We were in her house. One of the more than a dozen of kittens had wetted the floor and she was wiping it dry. When she had washed the mop and had it slung over the fence to dry, she returned to the living room, to the litter of books and paper she was sorting.
Nene was my Political Science 101 instructor in Marawi. On campus, movement people called on her—for advice, for help—. It was the time when so many students were going over to the anti-Marcos struggle. A score I knew dropped out to go underground and were in the Mindanao United Front work.
I just asked what made her decide to leave. She was throwing monographs and students’ papers she did not want to be filling her cabinets. I was gathering stories I was forever writing and rewriting. I pressed the red button of the mini tape recorder I was lugging all the time.
You mean the UG?
Yes, the underground.
I no longer believe in the things I used to believe in.

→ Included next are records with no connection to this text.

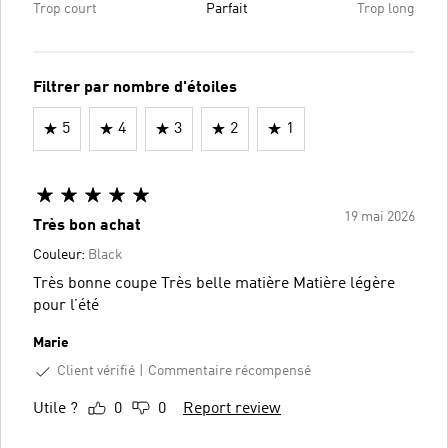
Trop court
Parfait
Trop long
Filtrer par nombre d'étoiles
5
4
3
2
1
19 mai 2026
Très bon achat
Couleur:
Black
Très bonne coupe Très belle matière Matière légère
pour l’été
Marie
Client vérifié
Commentaire récompensé
Utile ?
0
0
Report review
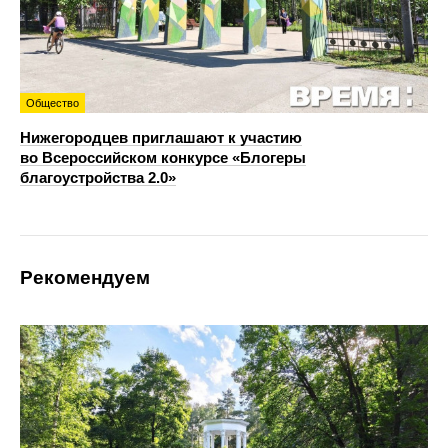
Общество
Нижегородцев приглашают к участию
во Всероссийском конкурсе «Блогеры
благоустройства 2.0»
Рекомендуем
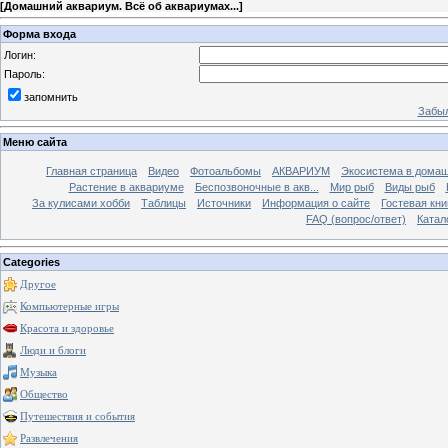
[
Домашний аквариум. Всё об аквариумах...
]
Форма входа
Логин:
Пароль:
запомнить
Забыл
Меню сайта
Главная страница
Видео
Фотоальбомы
АКВАРИУМ
Экосистема в домаш
Растение в аквариуме
Беспозвоночные в акв...
Мир рыб
Виды рыб
За кулисами хобби
Таблицы
Источники
Информация о сайте
Гостевая кни
FAQ (вопрос/ответ)
Катал
Categories
Другое
Компьютерные игры
Красота и здоровье
Люди и блоги
Музыка
Общество
Путешествия и события
Развлечения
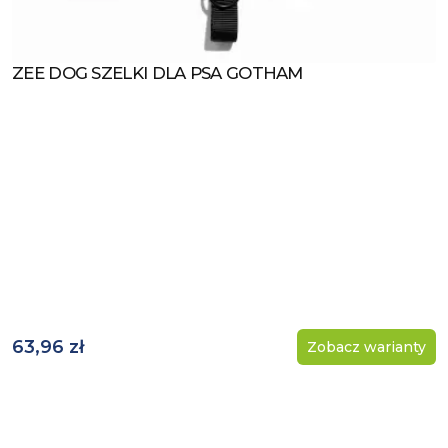
ZEE DOG SZELKI DLA PSA GOTHAM
Zobacz produkt
63,96 zł
Zobacz warianty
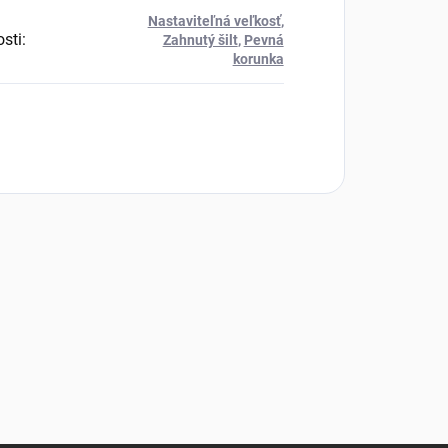
Nastaviteľná veľkosť
,
osti
:
Zahnutý šilt
,
Pevná
korunka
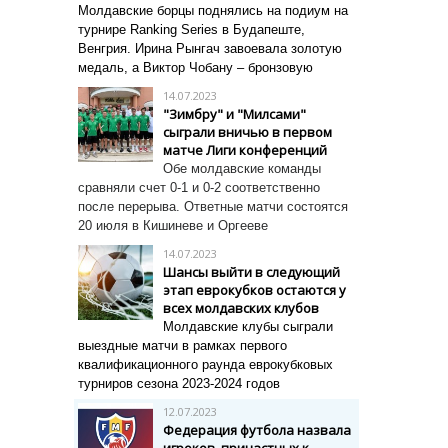
Молдавские борцы поднялись на подиум на
турнире Ranking Series в Будапеште,
Венгрия. Ирина Рынгач завоевала золотую
медаль, а Виктор Чобану – бронзовую
14.07.2023
"Зимбру" и "Милсами"
сыграли вничью в первом
матче Лиги конференций
Обе молдавские команды
сравняли счет 0-1 и 0-2 соответственно
после перерыва.
Ответные матчи состоятся
20 июля в Кишиневе и Оргееве
14.07.2023
Шансы выйти в следующий
этап еврокубков остаются у
всех молдавских клубов
Молдавские клубы сыграли
выездные матчи в рамках первого
квалификационного раунда еврокубковых
турниров сезона 2023-2024 годов
12.07.2023
Федерация футбола назвала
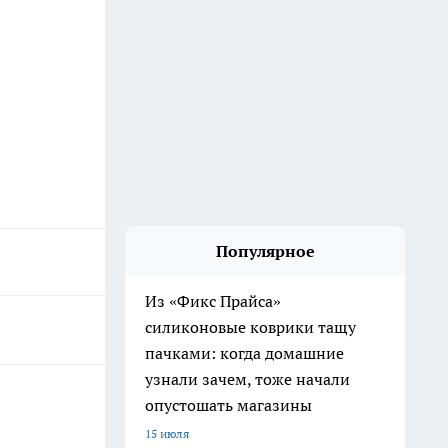
Популярное
Из «Фикс Прайса»
силиконовые коврики тащу
пачками: когда домашние
узнали зачем, тоже начали
опустошать магазины
15 июля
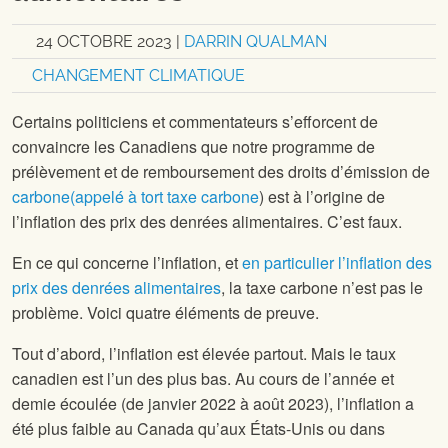
24 OCTOBRE 2023
|
DARRIN QUALMAN
CHANGEMENT CLIMATIQUE
Certains politiciens et commentateurs s’efforcent de
convaincre les Canadiens que notre programme de
prélèvement et de remboursement des droits d’émission de
carbone(appelé à tort taxe carbone
) est à l’origine de
l’inflation des prix des denrées alimentaires. C’est faux.
En ce qui concerne l’inflation, et
en particulier l’inflation des
prix des denrées alimentaires
, la taxe carbone n’est pas le
problème. Voici quatre éléments de preuve.
Tout d’abord, l’inflation est élevée partout. Mais le taux
canadien est l’un des plus bas. Au cours de l’année et
demie écoulée (de janvier 2022 à août 2023), l’inflation a
été plus faible au Canada qu’aux États-Unis ou dans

I fell silent. It was a terrible thing to say coming from someone like her. And a terrible thing to hear for someone who always looked up to UG people.
You no longer believe in…
Her eyes were on the dusty notebooks. Fingers browsing through yellowing pages, the face clenched around the jaw.
No.
You no longer believe that…
No.
But….
Socialist states are not and cannot be morally superior to capitalist states. For as long as there is class differentiation, there will always be the poor, and there will always be exploitation. That’s why… she took a breath, glanced at the door, then to me.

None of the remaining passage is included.